За все эти дни Маша ни разу не говорила с Жениными родителями. Ей нечего было им рассказать. Но и они тоже ее не беспокоили. Видимо, на все майские праздники уехали на дачу, и Маша восприняла это с облегчением.

Женя в классе не появился. Его отсутствие не обеспокоило почти никого. Во всяком случае, отсутствие у Маши косы произвело на порядок большее впечатление на одноклассников. Маша напрасно ждала новостей хоть от кого-нибудь. Дик смог сообщить лишь то, что в канун Жениного дня рождения они расстались на том, что завтра соберут без лишних церемоний на квартире у Дика тех, кто захочет прийти. Но ни на следующий день, ни после Женя так и не объявился. Маша пересилила себя и подошла к Гаврошу. Та не удивилась вопросу, но Монмартик у нее больше не ночевал. По классу ходила гордая Зинка, в джинсовом костюме «как у Машки Барышевой». Маша от отчаянья сунулась даже к ней, но та сделала круглые глаза.
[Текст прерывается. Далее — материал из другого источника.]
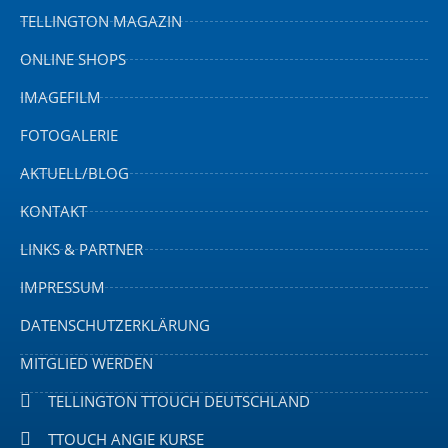
TELLINGTON MAGAZIN
ONLINE SHOPS
IMAGEFILM
FOTOGALERIE
AKTUELL/BLOG
KONTAKT
LINKS & PARTNER
IMPRESSUM
DATENSCHUTZERKLÄRUNG
MITGLIED WERDEN
TELLINGTON TTOUCH DEUTSCHLAND
TTOUCH ANGIE KURSE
– Значит, опять пошел ведро выносить, – предположил Гарик, но Маша шутку не приняла.

Она с трудом дождалась окончания уроков. Сегодня их было всего четыре. Занятия заканчивались не поздно. Маша получила сразу две пятерки, но это никак ее не поддержало.

Перекошенный деревянный дом на Таганке был мертв. Ключей у нее с собой не было – она никак не собиралась сюда, а заезжать домой побоялась: потом не вырвешься. У родичей были выходные. Внутренняя пустота их покинутого семейного гнезда не оставляла сомнений. Для соблюдения формальности она постучала сквозь прутья оконной решетки в мутное стекло и еще кулаком в железную гулкую дверь. Но это оказалось безнадежно. Ветер баловался с нервно дрожащим уголком пришпиленного на входе расписания работы изостудии в праздничные дни. Сегодня занятия начинались только в семь. Маша пару секунд изучала часы, потом решительно повернула назад.


Дик открыл дверь сам, удивленно счастливо улыбаясь и пропуская Машу вовнутрь. Она переступила через порог и почти машинально пробежалась взглядом по одежде и обуви в прихожей. Жениных следов не было.

– Ты знаешь, где живет Рита?

– Рита?.. – Дик обалдело хлопал веками. Он не мог никак врубиться в вопрос.